**What to work on**
Copy out nothing but the lines from the one holding "pyautogui.click(x=<x>, y=<y>)" through the end of the entries below, exactly as written and without the pictures.

**Dataset excerpts**
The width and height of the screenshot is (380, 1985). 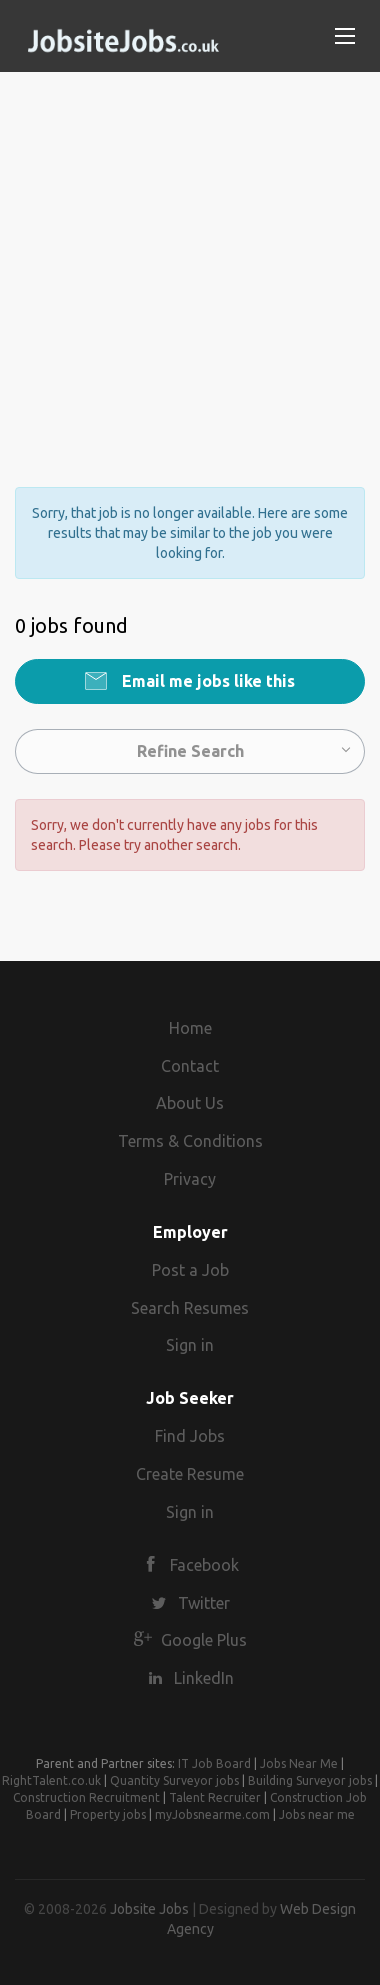 I want to click on Privacy, so click(x=190, y=1179).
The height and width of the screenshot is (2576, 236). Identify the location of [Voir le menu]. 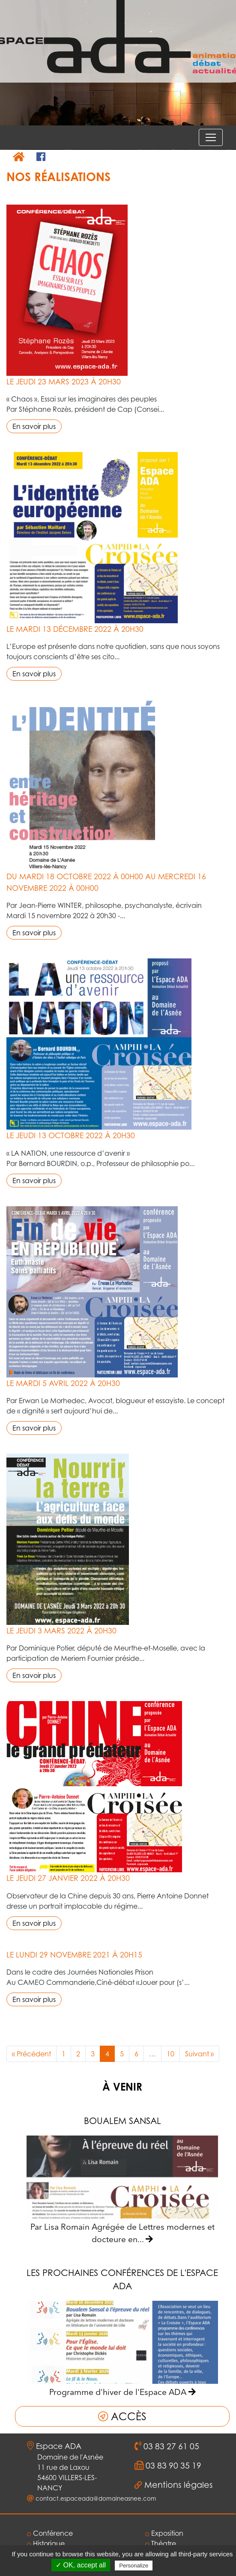
(211, 137).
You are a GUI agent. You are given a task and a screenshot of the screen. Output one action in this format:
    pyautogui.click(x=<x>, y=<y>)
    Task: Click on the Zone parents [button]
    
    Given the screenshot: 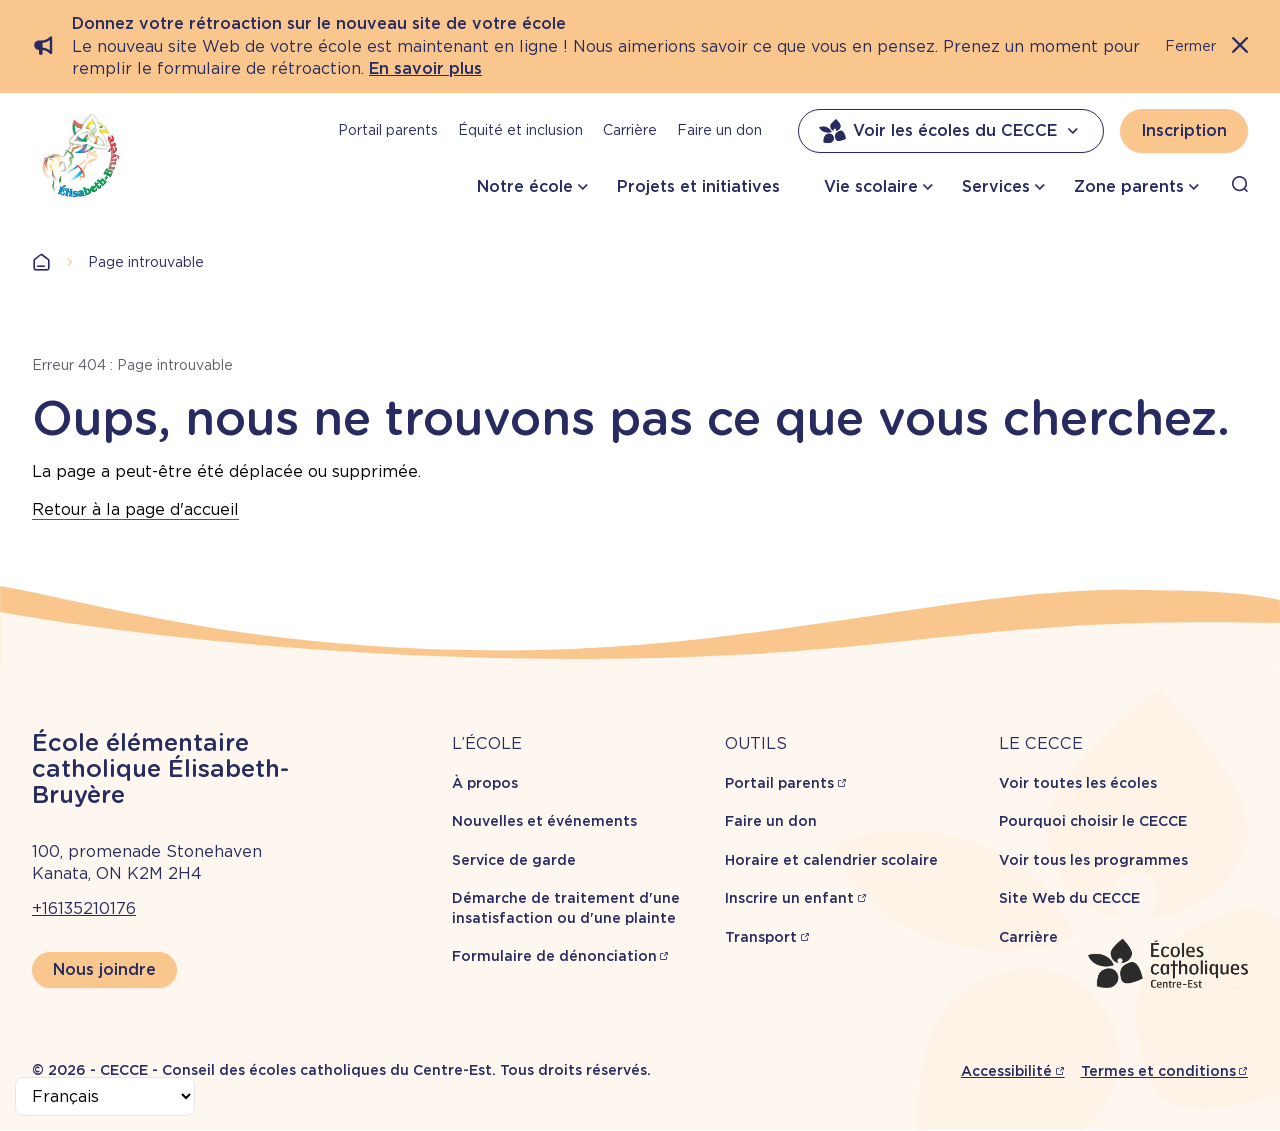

**Expected answer**
    pyautogui.click(x=<x>, y=<y>)
    Task: Click on the Zone parents [button]
    
    Given the screenshot: 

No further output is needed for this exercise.